### SUPPLIED RECORDS
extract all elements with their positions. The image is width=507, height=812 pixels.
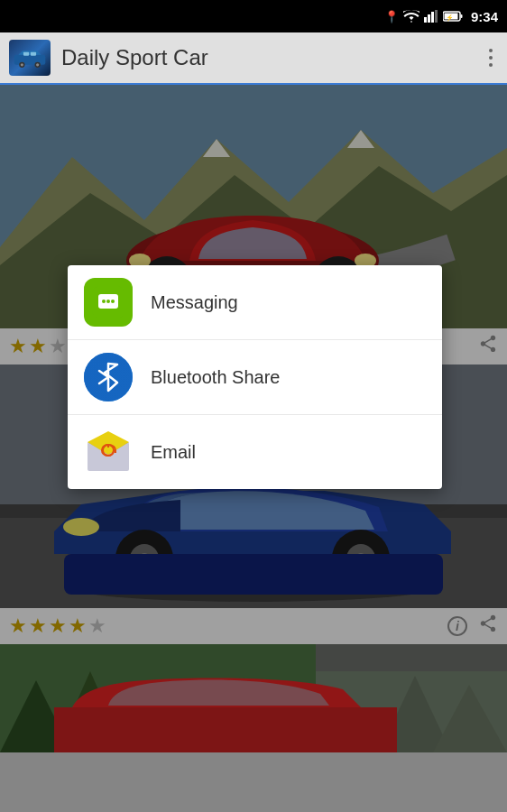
status-bar: 📍 ⚡ 9:34 — [0, 0, 507, 32]
messaging-label: Messaging — [151, 292, 238, 313]
svg-rect-1 — [428, 14, 430, 23]
bluetooth-label: Bluetooth Share — [151, 367, 280, 388]
status-time: 9:34 — [471, 9, 498, 24]
svg-rect-3 — [435, 10, 438, 23]
content-area: ★ ★ ★ ★ ★ — [0, 85, 507, 812]
menu-dot — [489, 56, 493, 60]
svg-rect-0 — [424, 17, 427, 23]
app-icon — [9, 40, 51, 76]
app-title: Daily Sport Car — [61, 45, 484, 70]
svg-point-11 — [21, 63, 23, 66]
share-dialog: Messaging Bluetooth Shar — [68, 265, 442, 489]
more-options-button[interactable] — [484, 43, 498, 72]
signal-icon — [424, 10, 438, 23]
svg-rect-13 — [23, 52, 29, 56]
menu-dot — [489, 63, 493, 67]
email-label: Email — [151, 442, 196, 463]
share-messaging-item[interactable]: Messaging — [68, 265, 442, 340]
share-email-item[interactable]: Email — [68, 415, 442, 489]
svg-point-12 — [36, 63, 39, 66]
messaging-icon — [84, 278, 133, 327]
svg-rect-8 — [14, 55, 46, 65]
share-bluetooth-item[interactable]: Bluetooth Share — [68, 340, 442, 415]
status-icons: 📍 ⚡ 9:34 — [384, 9, 498, 24]
svg-text:⚡: ⚡ — [446, 14, 454, 22]
svg-point-51 — [106, 300, 110, 303]
svg-rect-14 — [31, 52, 36, 56]
svg-point-52 — [111, 300, 115, 303]
car-logo-icon — [13, 48, 47, 68]
bluetooth-icon — [84, 353, 133, 401]
menu-dot — [489, 49, 493, 52]
email-icon — [84, 428, 133, 476]
svg-rect-5 — [460, 14, 462, 18]
location-icon: 📍 — [384, 10, 399, 23]
svg-point-50 — [102, 300, 106, 303]
app-bar: Daily Sport Car — [0, 32, 507, 85]
svg-rect-2 — [431, 12, 434, 23]
battery-icon: ⚡ — [443, 11, 463, 22]
wifi-icon — [403, 10, 419, 23]
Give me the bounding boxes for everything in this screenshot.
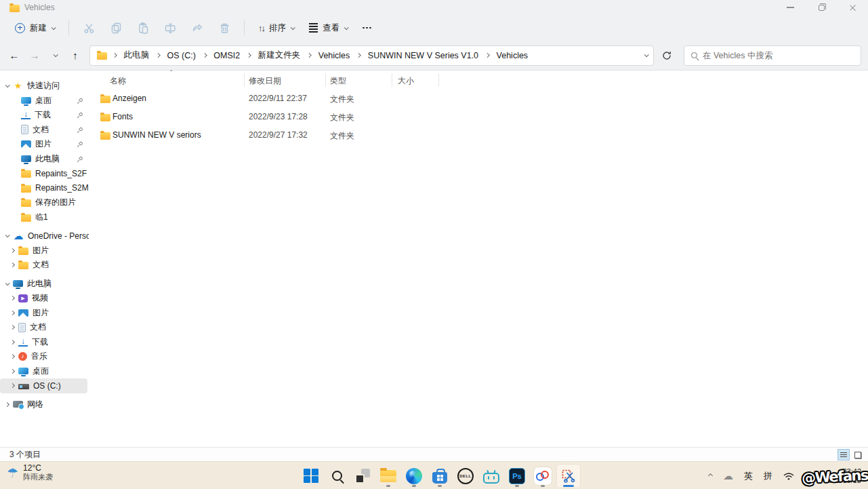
file-row-sunwin[interactable]: SUNWIN NEW V seriors 2022/9/27 17:32 文件夹: [89, 126, 868, 144]
sidebar-item-music[interactable]: ♪ 音乐: [0, 349, 89, 364]
chevron-right-icon[interactable]: [10, 248, 15, 253]
paste-button[interactable]: [131, 18, 154, 37]
sidebar-section-quick-access[interactable]: ★ 快速访问: [0, 79, 89, 94]
start-button[interactable]: [299, 464, 323, 488]
column-header-size[interactable]: 大小: [398, 75, 414, 87]
sidebar-item-repaints-s2m[interactable]: Repaints_S2M: [0, 181, 89, 196]
delete-button[interactable]: [213, 18, 236, 37]
sidebar-item-desktop[interactable]: 桌面: [0, 94, 89, 109]
new-button[interactable]: 新建: [9, 19, 60, 37]
chevron-right-icon[interactable]: [10, 296, 15, 300]
weather-widget[interactable]: ☂ 12°C 阵雨来袭: [7, 464, 53, 482]
restore-button[interactable]: [806, 0, 837, 15]
sidebar-item-temp1[interactable]: 临1: [0, 210, 89, 225]
sidebar-section-this-pc[interactable]: 此电脑: [0, 277, 89, 292]
breadcrumb-os-c[interactable]: OS (C:): [166, 50, 197, 62]
chevron-down-icon[interactable]: [5, 281, 10, 286]
rings-app-button[interactable]: [531, 464, 555, 488]
more-options-button[interactable]: [357, 24, 377, 33]
edge-button[interactable]: [402, 464, 426, 488]
sidebar-item-pc-downloads[interactable]: ↓ 下载: [0, 335, 89, 350]
refresh-button[interactable]: [657, 45, 677, 66]
sidebar-section-onedrive[interactable]: ☁ OneDrive - Persona: [0, 229, 89, 243]
file-row-fonts[interactable]: Fonts 2022/9/23 17:28 文件夹: [89, 108, 868, 126]
breadcrumb-omsi2[interactable]: OMSI2: [212, 50, 241, 62]
chevron-right-icon[interactable]: [10, 354, 15, 359]
wifi-button[interactable]: [778, 471, 800, 481]
details-view-button[interactable]: [838, 449, 850, 461]
onedrive-tray-button[interactable]: ☁: [718, 470, 739, 482]
rename-button[interactable]: [159, 18, 182, 37]
sidebar-item-os-c[interactable]: OS (C:): [0, 378, 87, 393]
cut-button[interactable]: [77, 18, 100, 37]
sidebar-item-downloads[interactable]: ↓ 下载: [0, 108, 89, 123]
ime-pinyin-button[interactable]: 拼: [758, 470, 778, 482]
hidden-icons-button[interactable]: [703, 474, 718, 477]
sidebar-section-network[interactable]: 网络: [0, 397, 89, 412]
dell-button[interactable]: DELL: [453, 464, 478, 488]
back-button[interactable]: ←: [4, 45, 24, 66]
ime-language-button[interactable]: 英: [739, 470, 758, 482]
chevron-right-icon[interactable]: [5, 402, 9, 407]
chevron-right-icon[interactable]: [10, 262, 15, 267]
breadcrumb-new-folder[interactable]: 新建文件夹: [257, 48, 302, 62]
breadcrumb-vehicles[interactable]: Vehicles: [317, 50, 352, 62]
sidebar-item-videos[interactable]: ▶ 视频: [0, 291, 89, 306]
chevron-right-icon[interactable]: [10, 311, 15, 315]
task-view-button[interactable]: [350, 464, 375, 488]
search-icon: [332, 471, 342, 481]
chevron-right-icon[interactable]: [10, 325, 15, 330]
breadcrumb-this-pc[interactable]: 此电脑: [123, 48, 151, 62]
taskbar-search-button[interactable]: [325, 464, 349, 488]
address-dropdown-icon[interactable]: [644, 52, 649, 57]
pin-icon: [79, 97, 83, 102]
chevron-right-icon[interactable]: [10, 369, 15, 374]
history-dropdown-button[interactable]: [45, 45, 65, 66]
refresh-icon: [661, 50, 672, 61]
icons-view-button[interactable]: [852, 449, 864, 461]
chevron-down-icon[interactable]: [5, 83, 10, 88]
sidebar-item-pictures[interactable]: 图片: [0, 137, 89, 152]
sidebar-item-pc-documents[interactable]: 文档: [0, 320, 89, 335]
view-button[interactable]: 查看: [304, 19, 353, 37]
file-row-anzeigen[interactable]: Anzeigen 2022/9/11 22:37 文件夹: [89, 90, 868, 108]
sidebar-item-this-pc-pinned[interactable]: 此电脑: [0, 152, 89, 167]
up-button[interactable]: ↑: [65, 45, 85, 66]
breadcrumb-sunwin[interactable]: SUNWIN NEW V Series V1.0: [367, 50, 480, 62]
microsoft-store-button[interactable]: [428, 464, 452, 488]
column-divider[interactable]: [392, 73, 392, 87]
sidebar-item-saved-pictures[interactable]: 保存的图片: [0, 195, 89, 210]
search-box[interactable]: [684, 45, 861, 66]
address-bar[interactable]: 此电脑 OS (C:) OMSI2 新建文件夹 Vehicles SUNWIN …: [89, 45, 654, 66]
sidebar-item-onedrive-pictures[interactable]: 图片: [0, 243, 89, 258]
sidebar-item-pc-desktop[interactable]: 桌面: [0, 364, 89, 379]
sidebar-item-pc-pictures[interactable]: 图片: [0, 306, 89, 321]
column-divider[interactable]: [325, 73, 326, 87]
forward-button[interactable]: →: [24, 45, 45, 66]
chevron-right-icon[interactable]: [10, 383, 15, 388]
breadcrumb-vehicles-2[interactable]: Vehicles: [495, 50, 530, 62]
column-header-type[interactable]: 类型: [330, 75, 346, 87]
close-button[interactable]: [837, 0, 868, 15]
chevron-right-icon[interactable]: [10, 340, 15, 345]
column-header-name[interactable]: 名称: [110, 75, 126, 87]
share-button[interactable]: [186, 18, 209, 37]
search-input[interactable]: [703, 51, 854, 60]
sort-button-label: 排序: [269, 22, 286, 34]
column-divider[interactable]: [438, 73, 439, 87]
chevron-down-icon: [51, 25, 56, 30]
sidebar-item-onedrive-documents[interactable]: 文档: [0, 258, 89, 273]
details-view-icon: [840, 452, 847, 458]
photoshop-button[interactable]: Ps: [505, 464, 529, 488]
screenshot-tool-button[interactable]: [556, 464, 581, 488]
bilibili-button[interactable]: [479, 464, 503, 488]
sidebar-item-repaints-s2f[interactable]: Repaints_S2F: [0, 166, 89, 181]
column-header-date[interactable]: 修改日期: [249, 75, 281, 87]
copy-button[interactable]: [104, 18, 127, 37]
sort-button[interactable]: ↑↓ 排序: [253, 19, 299, 37]
file-explorer-button[interactable]: [376, 464, 400, 488]
sidebar-item-documents[interactable]: 文档: [0, 123, 89, 138]
minimize-button[interactable]: [774, 0, 806, 15]
chevron-down-icon[interactable]: [5, 233, 10, 238]
column-divider[interactable]: [244, 73, 245, 87]
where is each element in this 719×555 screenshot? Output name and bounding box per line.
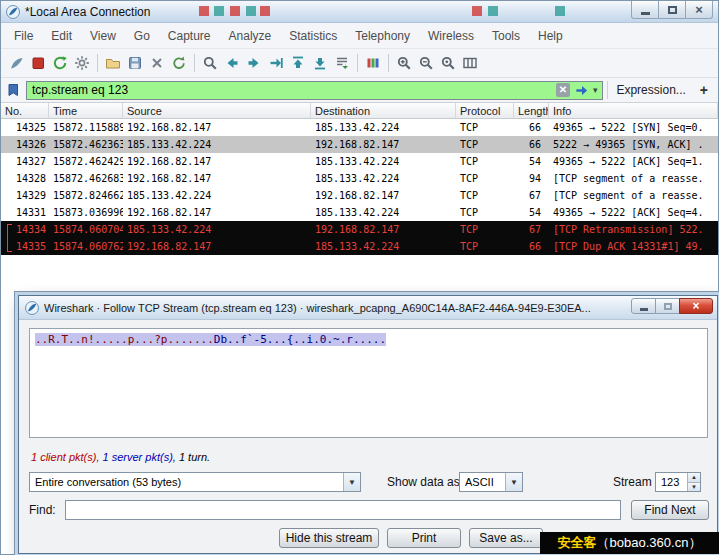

### YOUR TASK
Work out how many lines of the preceding data contain the word "label". Reply with that number only.

### ANSWER TO THE PROBLEM
4